In this investigation both endothelium-dependent and independent vasodilation was preserved demonstrating that vascular smooth muscle function is normal in this cohort of subjects with FMD. It has been previously shown that hypertensive postmenopausal women have abnormal endothelial function [21]. There has been a considerable amount of clinical evidence that angiotensin converting enzyme (ACE) inhibitors and angiotensin receptor blockers (ARBs) are effective antihypertensive agents in patients with FMD [11]. In our cohort of FMD subjects, eight (29.6%) took ACE inhibitors or ARBs for blood pressure management. It is possible that flow mediated vasodilation and other vascular measures have normalized due to this antihypertensive therapy in this cohort of FMD subjects.

Among the non-invasive methods used to quantify the elastic properties of arteries, PWV is the most recognized and established index of arterial stiffness [22,23]. The increase of PWV with age is well established [24], and an increase in PWV in patients with atherosclerotic disease is a well-recognized phenomenon [25,26]. Mean PWV correlates well with vascular damages [27,28]. Additionally, baPWV> 1400 cm/sec serves to discriminate the patients with either stroke or coronary heart disease independent from conventional atherosclerotic risk factors [29]. In our population of patients with FMD, the average baPWV was 1324.37 ± 247.55 cm/sec and 8 subjects (29.6%) had values greater than 1400 cm/sec. This finding was unexpected since we believed that the arteries in all patients with FMD would have abnormalities in arterial stiffness and compliance due a high prevalence of hypertension in patients with FMD.
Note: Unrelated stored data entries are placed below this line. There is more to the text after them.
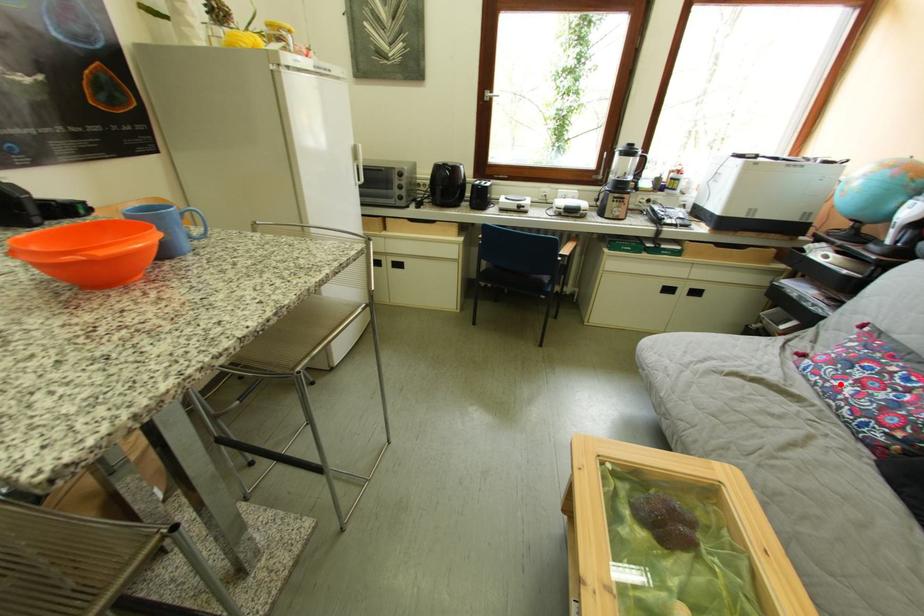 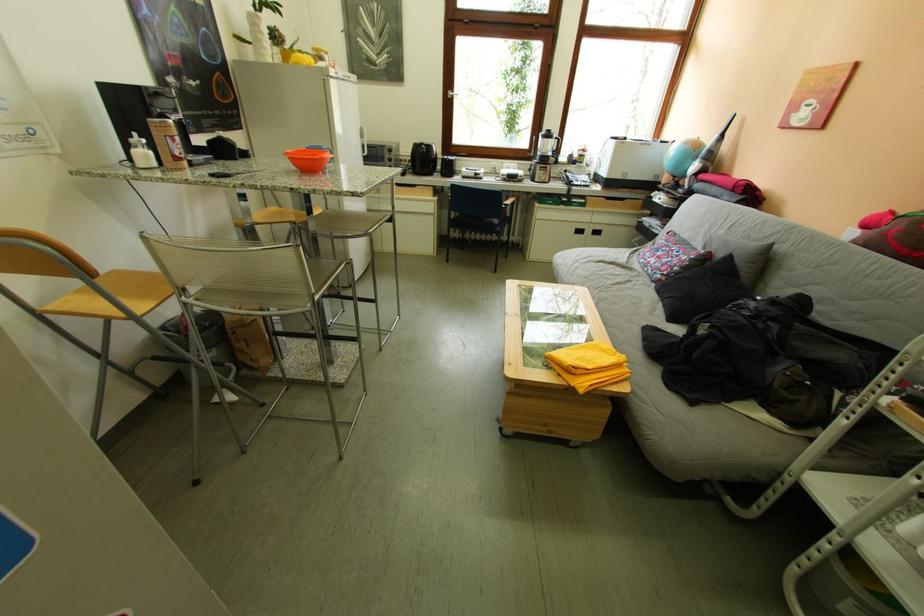 In the second image, find the point that corresponds to the highlighted location in the first image.

(659, 262) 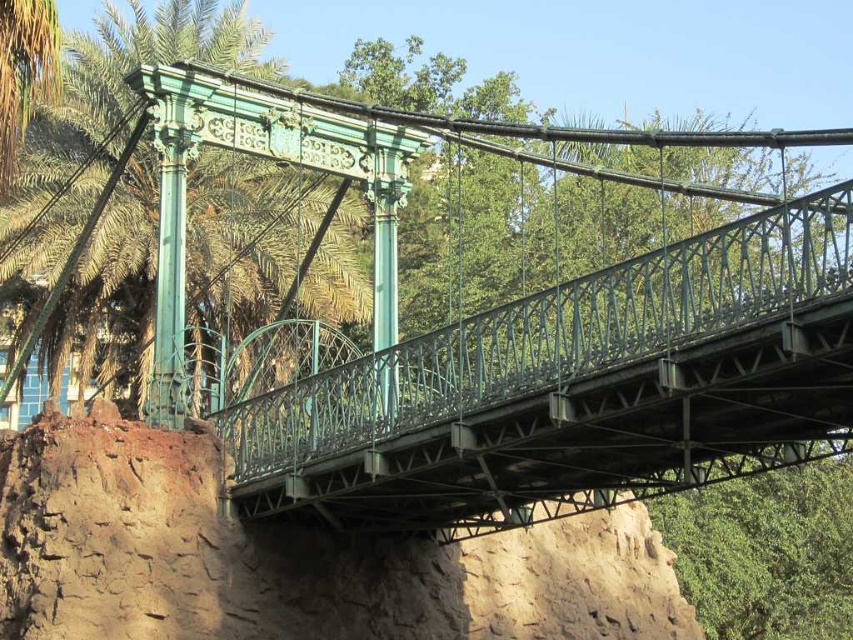 Can you confirm if brown rough cliff at lower center is positioned to the left of green metal palm tree at left?

No, brown rough cliff at lower center is not to the left of green metal palm tree at left.

Is brown rough cliff at lower center taller than green metal palm tree at left?

No.

Locate an element on the screen. brown rough cliff at lower center is located at coordinates (288, 557). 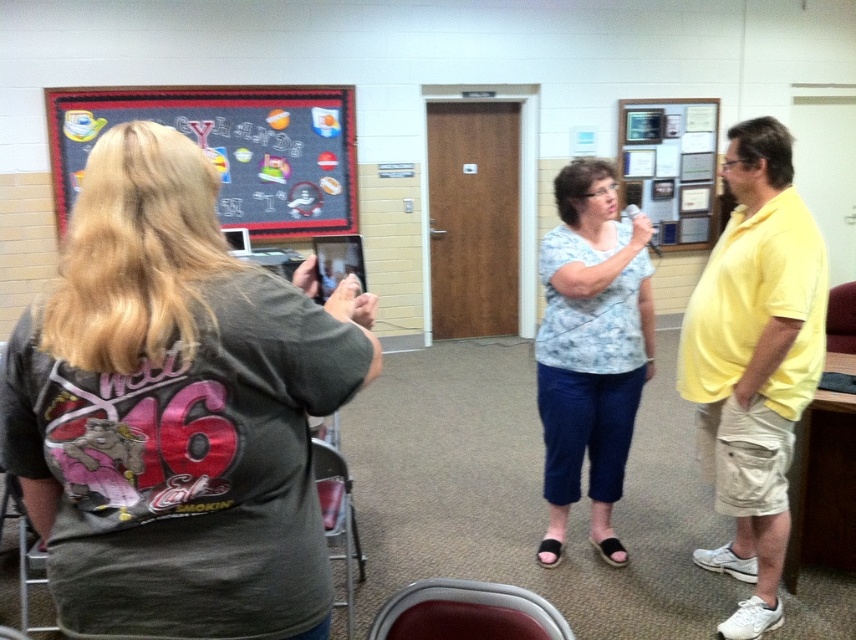 Question: Does yellow cotton shirt at center come behind blackboard with stickers at upper left?

Choices:
 (A) no
 (B) yes

Answer: (A)

Question: Estimate the real-world distances between objects in this image. Which object is closer to the light blue printed blouse at center?

Choices:
 (A) dark gray t-shirt at left
 (B) yellow cotton shirt at center

Answer: (B)

Question: Can you confirm if dark gray t-shirt at left is smaller than blackboard with stickers at upper left?

Choices:
 (A) no
 (B) yes

Answer: (B)

Question: Among these objects, which one is nearest to the camera?

Choices:
 (A) blackboard with stickers at upper left
 (B) dark gray t-shirt at left
 (C) light blue printed blouse at center
 (D) yellow cotton shirt at center

Answer: (B)

Question: Which point is closer to the camera taking this photo?

Choices:
 (A) (603, 208)
 (B) (265, 420)
 (C) (697, 288)
 (D) (242, 125)

Answer: (B)

Question: Does yellow cotton shirt at center appear over light blue printed blouse at center?

Choices:
 (A) yes
 (B) no

Answer: (B) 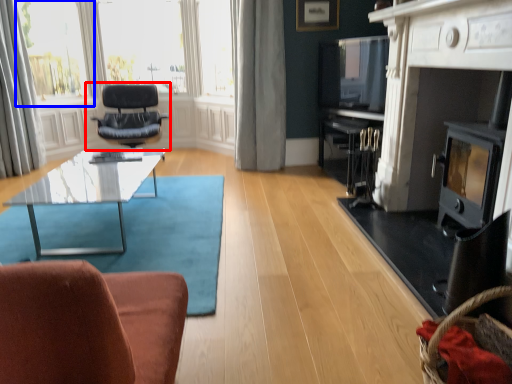 Question: Among these objects, which one is farthest to the camera, chair (highlighted by a red box) or bay window (highlighted by a blue box)?

Choices:
 (A) chair
 (B) bay window

Answer: (B) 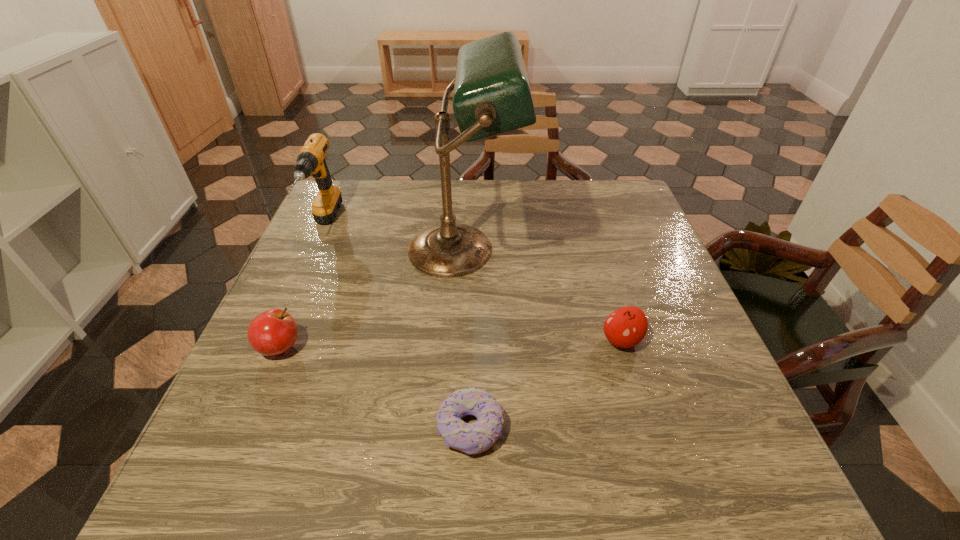 Find the location of a particular element. vacant area that lies between the left apple and the drill is located at coordinates (301, 287).

Locate an element on the screen. vacant area that lies between the rightmost object and the table lamp is located at coordinates (542, 295).

Find the location of a particular element. This screenshot has height=540, width=960. vacant space in between the doughnut and the second tallest object is located at coordinates (397, 327).

Find the location of a particular element. This screenshot has height=540, width=960. the second closest object to the right apple is located at coordinates coord(474,438).

Identify the location of the third closest object to the second tallest object. (474, 438).

Locate an element on the screen. The width and height of the screenshot is (960, 540). blank area in the image that satisfies the following two spatial constraints: 1. above the green lampshade of the table lamp; 2. on the left side of the rightmost object is located at coordinates [x=459, y=340].

Identify the location of vacant space that satisfies the following two spatial constraints: 1. at the tip of the drill; 2. on the left side of the left apple. This screenshot has height=540, width=960. (269, 347).

Find the location of `free space that satisfies the following two spatial constraints: 1. at the tip of the left apple; 2. on the right side of the fourth shortest object`. free space that satisfies the following two spatial constraints: 1. at the tip of the left apple; 2. on the right side of the fourth shortest object is located at coordinates (269, 347).

This screenshot has width=960, height=540. Find the location of `vacant space that satisfies the following two spatial constraints: 1. above the green lampshade of the table lamp; 2. on the right side of the doughnut`. vacant space that satisfies the following two spatial constraints: 1. above the green lampshade of the table lamp; 2. on the right side of the doughnut is located at coordinates (455, 428).

You are a GUI agent. You are given a task and a screenshot of the screen. Output one action in this format:
    pyautogui.click(x=<x>, y=<y>)
    Task: Click on the vacant space that satisfies the following two spatial constraints: 1. at the tip of the right apple; 2. on the left side of the fourth shortest object
    
    Given the screenshot: What is the action you would take?
    pyautogui.click(x=272, y=340) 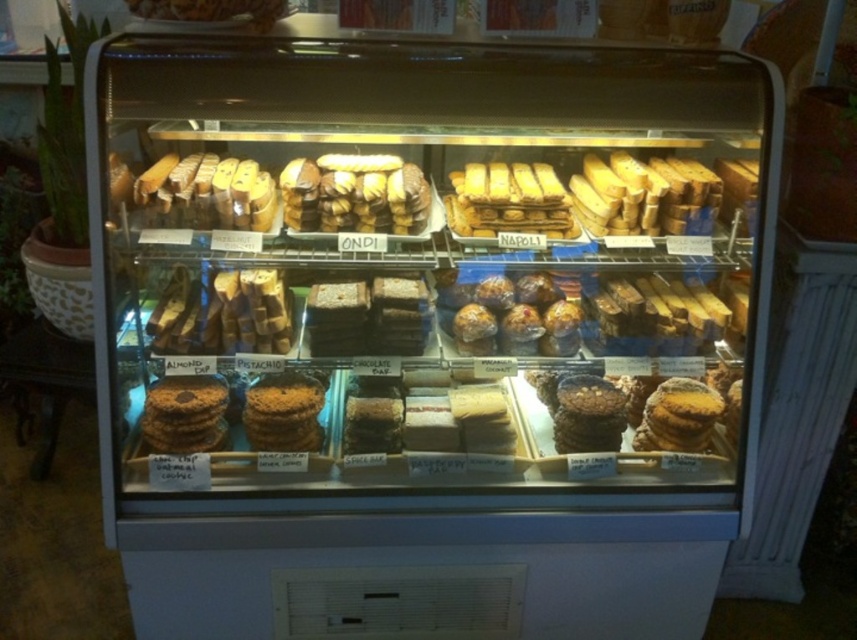 You are a customer standing in front of the bakery display case. You want to reach the brown matte cookies at center. If your arm can extend 0.5 meters, can you grab them?

The brown matte cookies at center and viewer are 1.69 meters apart from each other. Your arm can only extend 0.5 meters, so you cannot reach the brown matte cookies at center.

You are a customer at the bakery and want to choose between the brown matte cookies at center and the brown crumbly cookie at center. Which one is closer to you?

The brown matte cookies at center is closer to you than the brown crumbly cookie at center. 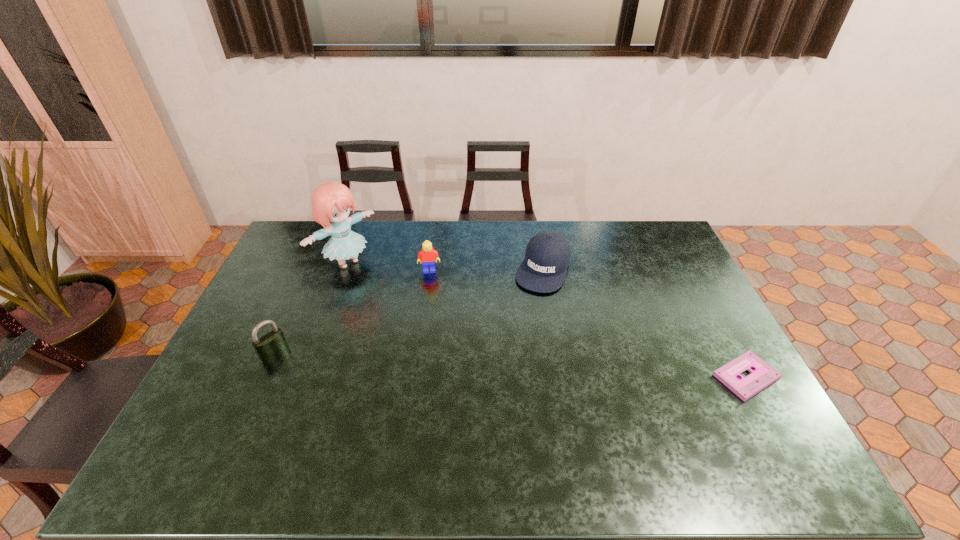 The height and width of the screenshot is (540, 960). In order to click on vacant space on the desktop that is between the padlock and the rightmost object and is positioned on the front-facing side of the third object from left to right in this screenshot , I will do `click(435, 361)`.

The image size is (960, 540). Identify the location of free spot on the desktop that is between the padlock and the rightmost object and is positioned on the front-facing side of the baseball cap. (501, 364).

Locate an element on the screen. free space on the desktop that is between the padlock and the videotape and is positioned on the front-facing side of the tallest object is located at coordinates (475, 363).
There are several limitations of this study. It was difficult to identify age and gender matched control subjects who had hypertension but did not have any other cardiovascular risk factors. Additionally, the sample size was too small to detect a difference in ABI, carotid artery IMT or arterial stiffness.

Conclusion

The present study demonstrates that in this cohort of patients, FMD was not associated with impaired overall vascular function. A prospective study with a larger sample size is required to confirm these findings.

Acknowledgements

The authors thank James Babb, PhD for his assistance with the statistical analysis.